Artificial Intelligence (AI) and Machine Learning (ML) – A Legal Orientation
Date and time: 18 May 2021, 15:00 – 16:00 CEST (UTC +2)
Speaker: Stanley Greenstein, Stockholm University
Title: Artificial Intelligence (AI) and Machine Learning (ML) – A Legal Orientation
Meeting ID: 695 6088 7455
Watch the recorded presentation here:
Abstract: While there has for some time now been a large amount of media hype surrounding AI and its benefits for society, it is only relatively recently that the attention of legal regulators has shifted to the potential risks to humans resulting from the increased use of AI and ML technologies within society. The resulting problem for the legal regulator has been how to reap the benefits for society from these technologies while at the same time protect against their risks. The response at the European Union level has been to promote ethics in order to instil trust in these technologies and thereby increase their uptake while at the same time address their associated risks. This presentation will focus on the use of ethical considerations in regulating AI and ML focusing on the European Commission’s Ethics Guidelines for Trustworthy AI and also highlight developments on the regulatory horizon.

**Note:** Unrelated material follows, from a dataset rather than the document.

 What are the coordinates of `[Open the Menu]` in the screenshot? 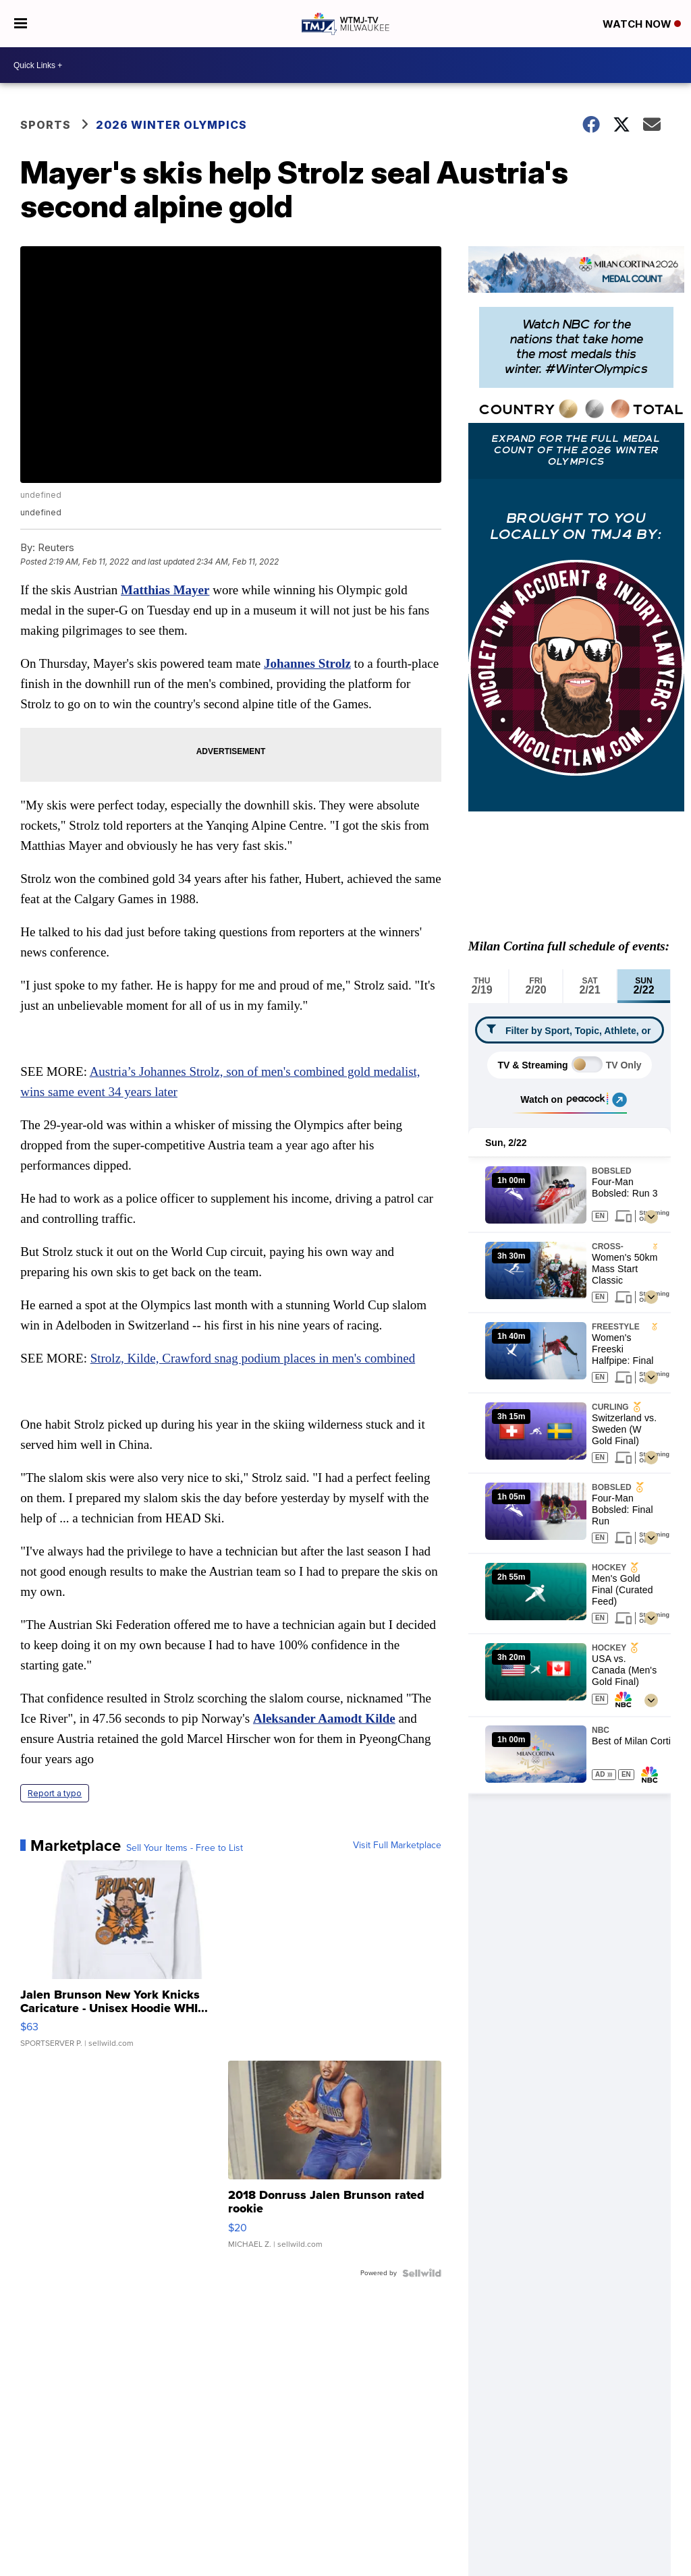 It's located at (20, 23).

Bio: Stanley Greenstein (Jur. Dr.) is a Senior Lecturer (Assistant Professor) in Law and Information Technology (IT) at the Department of Law, Stockholm University. He is also a co-worker at the Swedish Law and Informatics Research Institute (IRI). Stanley’s main area of interest is the interaction between technology and law. In this regard, his teaching, research and practical participation in project work has centred on the topic of Artificial Intelligence (AI) and its ethical and societal implications. A South African trained lawyer, Stanley has experience of working in a mixed legal jurisdiction made up of both the civil law and common law legal traditions. Stanley is also involved in the Digital Futures initiative, being a member of the “Trust” working group and a Co-PI in the EXTREMUM (Explainable and Ethical Machine Learning for Knowledge Discovery from Medical Data Sources) project.